John Gruber puts it in crystal clear terms:
Looking at these numbers, what strikes me is how low these sums are. $5.5 million is almost nothing to Google. Nothing. They reported $14 billion in profit last year. That means they spent 0.04 percent of their profit on lobbying here in the U.S.
Big tech has deeper pockets than big oil and has the potential to organize more quickly and in greater numbers than big labor. They don't just have the Internet on their side. They are the Internet. And they're going to reshape politics as we know it.
The tech lobby has the knowledge and skill set to assemble a large, formidable, citizen-led campaign seemingly out of nowhere. In simple terms, big tech is rapidly learning how to harness the political power of thousands of nerds across the country. These nerds are not well versed in politics but are passionate in their defense of technological freedom. The people who built the Internet want to defend it.

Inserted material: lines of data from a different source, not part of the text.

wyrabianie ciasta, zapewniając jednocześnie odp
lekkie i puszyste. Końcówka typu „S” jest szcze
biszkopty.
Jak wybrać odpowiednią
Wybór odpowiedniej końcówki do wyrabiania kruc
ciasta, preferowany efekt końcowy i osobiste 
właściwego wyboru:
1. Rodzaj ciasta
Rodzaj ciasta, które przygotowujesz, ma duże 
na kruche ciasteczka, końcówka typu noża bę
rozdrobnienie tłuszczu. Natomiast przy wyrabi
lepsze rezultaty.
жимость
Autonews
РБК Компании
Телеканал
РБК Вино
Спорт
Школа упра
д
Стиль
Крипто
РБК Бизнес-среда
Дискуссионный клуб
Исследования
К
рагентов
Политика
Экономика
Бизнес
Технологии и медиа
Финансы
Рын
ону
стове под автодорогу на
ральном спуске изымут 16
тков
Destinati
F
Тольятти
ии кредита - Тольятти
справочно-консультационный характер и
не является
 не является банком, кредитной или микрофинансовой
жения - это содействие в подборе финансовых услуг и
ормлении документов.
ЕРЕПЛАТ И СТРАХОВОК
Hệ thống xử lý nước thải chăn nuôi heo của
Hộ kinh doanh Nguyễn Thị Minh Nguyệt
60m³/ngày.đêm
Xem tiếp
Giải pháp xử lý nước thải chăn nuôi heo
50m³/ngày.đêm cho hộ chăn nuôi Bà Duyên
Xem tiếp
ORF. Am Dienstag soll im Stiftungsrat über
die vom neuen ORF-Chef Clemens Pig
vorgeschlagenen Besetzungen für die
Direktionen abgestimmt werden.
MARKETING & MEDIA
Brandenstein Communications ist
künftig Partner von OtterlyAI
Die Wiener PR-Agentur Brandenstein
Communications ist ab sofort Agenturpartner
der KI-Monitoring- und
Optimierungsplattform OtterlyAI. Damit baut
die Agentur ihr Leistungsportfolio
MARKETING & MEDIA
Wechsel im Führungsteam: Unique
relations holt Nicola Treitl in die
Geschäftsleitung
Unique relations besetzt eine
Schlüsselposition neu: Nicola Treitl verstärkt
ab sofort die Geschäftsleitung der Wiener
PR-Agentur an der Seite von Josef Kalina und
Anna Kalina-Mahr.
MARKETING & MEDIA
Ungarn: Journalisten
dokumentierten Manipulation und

Like technology itself, their issues are diverse and complex. These are few items currently on their agenda:
- Allowing municipalities to compete with big cable companies to create faster Internet service
- Breaking government sanctioned taxi cab regulatory monopolies to allow ride-sharing services
- Open, accessible, and instantly searchable campaign finance disclosure.
The tech lobby and their geeky grassroots have no respect for the status quo. They rarely ever begin as the majority but they know how to become the majority. They champion an agenda of technological freedom and know how to make it resonate. The industry deep pockets and powerful voice of their tech savvy citizenry are ready to take on politics. They don't come exclusively from the right, left or center. They borrow aspects of each while staking out a kind of societal moral high ground with innovation and technology at the forefront.
Lawmakers should be aware that the technology industry is going to become a powerful player in politics. One that is prepared to turn the political world upside down and inside out. They could be stronger than any previously significant lobbying force in our nation's history.
Technology in our culture (and by extension our law) is only going to increase over time. So far the tech lobby has pursued a strategy of convincing those in power to see their side of an issue. As their goals come closer to significantly disrupting the status quo they will face greater resistance. Logically they will shift their focus to sending lawmakers who are "uneducated" on their issues into permanent retirement.
In order to better serve their constituents, it in the best interest of legislators to educate themselves on the issues of interest to the tech lobby as soon as possible. You don't want to be on the wrong end of the keyboards of this powerful constituency if you can help it.